Una última cosa para no terminar en una nota negativa. En la presentación de Sobre héroes y víctimas, Rocío Silva Santisteban sostuvo que la foto expresaba más bien la compasión cristiana. Es uno de sus sentidos posibles, sobre todo si hablamos de la foto no-editada con la monja, pero lo que le contesté en ese momento fue que mi trabajo se identifica más con el cristianismo de la resurreción. A diferencia de los Evangelios, donde vemos al Cristo taumaturgo, San Pablo pide en sus epístolas que se acepte simplemente un acontecimiento milagroso: que Cristo resucitó, que otra vida es posible. Sin duda es importante acoger y consolar en el presente. Toda mi estima y aprecio a quienes actualmente preparan y distribuyen comida a personas sin recursos durante la pandemia.
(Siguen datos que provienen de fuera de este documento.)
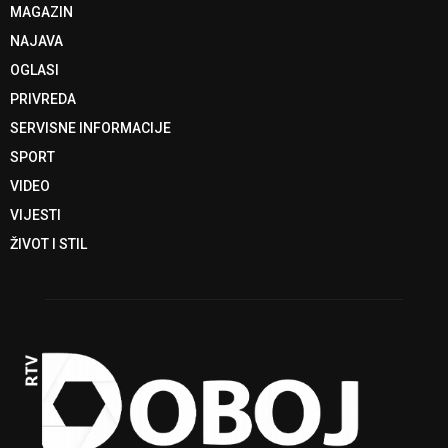
MAGAZIN
NAJAVA
OGLASI
PRIVREDA
SERVISNE INFORMACIJE
SPORT
VIDEO
VIJESTI
ŽIVOT I STIL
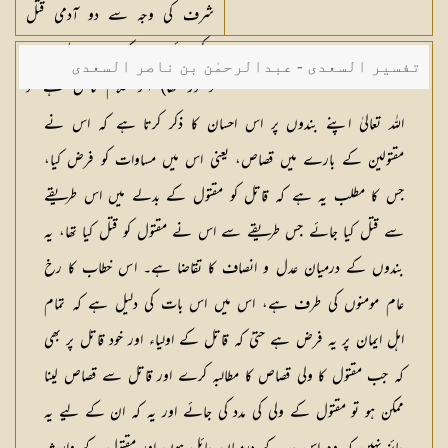
شرف کی وجہ سے دو آدمی قتل
کیے جائیں جیسا کہ عرب جاہلیت میں
تفسیر السعدی - عبدالرحمٰن بن ناصر السعدی
دستور تھا) اگر غلام قاتل ہے تو
غلام ہی قتل کیا جائے گا ( یہ نہیں
اللہ تعالیٰ اپنے بندوں پر اس احسان کا ذکر کرتا ہے کہ اس نے
ہوسکتا کہ مقتول کے آزاد ہونے کی
مقتولین کے بارے میں قصاص، یعنی اس میں مساوات کو فرض کیا،
وجہ سے دو غلام قتل کیے جائیں)
جس کا مطلب یہ ہے کہ قاتل کو مقتول کے بدلے میں اس طریقے
عورت نے قتل کیا ہے تو عورت
سے قتل کیا جائے جس طریقے سے اس نے مقتول کو قتل کیا تھا، یہ
ہی قتل کی جائے گی۔ اور پھر اگر
بندوں کے درمیان عدل و انصاف کا تقاضا ہے۔ اس خطاب کا رخ
ایسا ہو کہ کسی قاتل کو مقتول کے
عام مومنوں کی طرف ہے، اس میں اس بات کی دلیل ہے کہ تمام
وارث سے کہ (رشتہ انسانی میں) اس
اہل ایمان پر یہ فرض ہے حتیٰ کہ قاتل کے اولیاء اور خود قاتل پر بھی
کا بھائی ہے معافی مل جائے (اور
کہ جب مقتول کا ولی قصاص کا مطالبہ کرے اور قاتل سے قصاص لینا
قتل کی جگہ خوں بہا لینے پر راضی
ممکن ہو تو مقتول کے ولی کی مدد کی جائے اور یہ کہ ان کے لیے یہ
ہوجائے) تو (خوں بہا لے کر چھوڑ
Pero también hay que correr riesgos para hacer posible otra vida en que se invierta mucho más en la salud pública, se ayude a la gente común antes que a los empresarios en tiempos dificiles y en que todos podamos vivir sin sufrir más que el inevitable dolor de existir.
Dr. Ubilluz, no tenía conocimiento de su publicación. Pero de la lectura de este artículo obtengo una gran motivación para leerla. Usted ha señalado varios aspecto que considero muy valiosos para re-pensar el sentido de la política en los tiempos actuales. Cuan difícil le resulta a la izquierda peruana sacudirse del estereotipo violentista. Pero también nos resulta algo repulsivo, a la genete del pueblo que estamso en condiciones de tender la mano a nuestros semejantes que no se nos catalogue de “blancos” que estamos redimiendo al pobre-víctima como si fuera un incapaz. ¿Es que acaso no es posible ser simplemente uno más tratando de desempeñarnos en un rol natural que es el de organizarnos para salir adelante en la exigencia de nuestros derechos? No somos el otro con respecto al “blanco” asistencialista. Somos nosotros mismos.